Every year since I was old enough to appreciate the regrets of lost opportunity, December has been a month to dream of what might have been – or what would have been, if I had turned down a challenge to go “scrumping” in the orchard adjoining the residence of the Vicar of St. Mary’s Anglican Church in England’s industrial Midlands.
Scrumping involved scrambling over a six-foot wall anytime in late Fall, finding a tree with unpicked apples or a recent crop of windfalls and loading every available pocket before hoisting yourself back to safety to share the harvest with friends. Friends awaiting my return from a Vicar’s orchard forage in the late autumn of 1934 were fellow choristers, the boy soprano section of St. Mary’s choir practicing for a rare invitation to sing in Coventry Cathedral.
Early for choir practice, the devil was finding work for idle hands – and it was my turn to go over the wall.
At least that’s the way Reg Snape, organist, and choirmaster, saw things about an hour later when he found me unable to respond to his cry “Hume solo,” my mouth being full of apple. Practice that evening was one of many “specials” designed to prepare the choir for a Christmas festival in Coventry Cathedral. On discovering that his entire soprano section had been eating stolen goods supplied by one “scrumper,” he banished me from the choir – permanently.
Scrumping may have been regarded as a youthful autumn sport throughout England – but not by Mr. Snape. To him, it was outright stealing from the vicar and must be punished harshly. Fortunately, banishment to the Colonies was no longer an option, but the expulsion of one fallen choir soprano was a choice open to Mr. Snape that would discourage other potential scrumpers. He took it. I was expelled.

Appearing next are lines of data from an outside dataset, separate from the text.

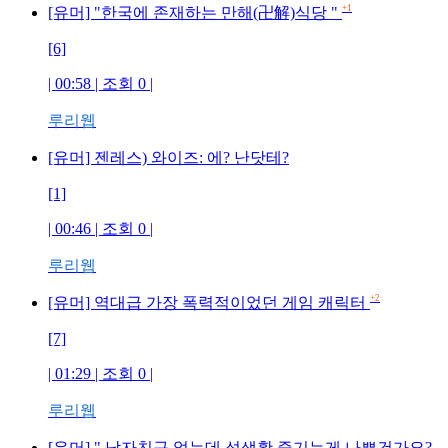
+1
[유머] "한국에 존재하는 만해(卍解)식당 "
[6]
| 00:58 | 조회
0
|
루리웹
[유머] 젠레스) 와이즈: 에? 난닷테?
[1]
| 00:46 | 조회
0
|
루리웹
+2
[유머] 역대급 가장 폭력적이었던 게임 캐릭터
[7]
| 01:29 | 조회
0
|
루리웹
[유머] " 남자친구 없는데 성생활 즐기는게 나쁜건가요?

In the spring of 2002, I stood with my son Andrew in the shell of old Coventry Cathedral, built in 1373, destroyed by German bombers on November 14, 1940. I told him how I almost got to sing a solo there in 1934 as the organ (once played by Handel) lifted my less than angelic voice to the heavens.

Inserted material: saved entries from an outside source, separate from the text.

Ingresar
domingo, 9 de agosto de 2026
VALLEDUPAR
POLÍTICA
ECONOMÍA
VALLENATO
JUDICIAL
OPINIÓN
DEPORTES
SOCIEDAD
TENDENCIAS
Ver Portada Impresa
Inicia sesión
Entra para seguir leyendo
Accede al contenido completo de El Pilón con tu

I was able to tell him how the last time I had stood where we were then standing was on the morning of November 15, 1940, when I was amid still smouldering timbers wired in the shape of a cross – the ruins where the altar once stood. A simple message at its foot, placed there within hours of the air raid, read “Father forgive.”
The original charred-cross timbers are still preserved, but a replica replaces it above the Altar of Reconciliation. The original scrawled message, now carved on the altar wall remains unchanged: “Father forgive.”
At noon every Friday since November 1940, the old Coventry Cathedral has conducted a brief ceremony to remember the day of destruction. The congregation is asked to participate with the two-word response, “Father Forgive,” as the final clause of Coventry Litany of Reconciliation is recited as a statement of faith: “Be kind to one another, tenderhearted, forgiving one another, as God in Christ forgave you.”
Non-Christians can find their own final words.
And, I can still dream about the day I almost got to sing there but was done in by an apple.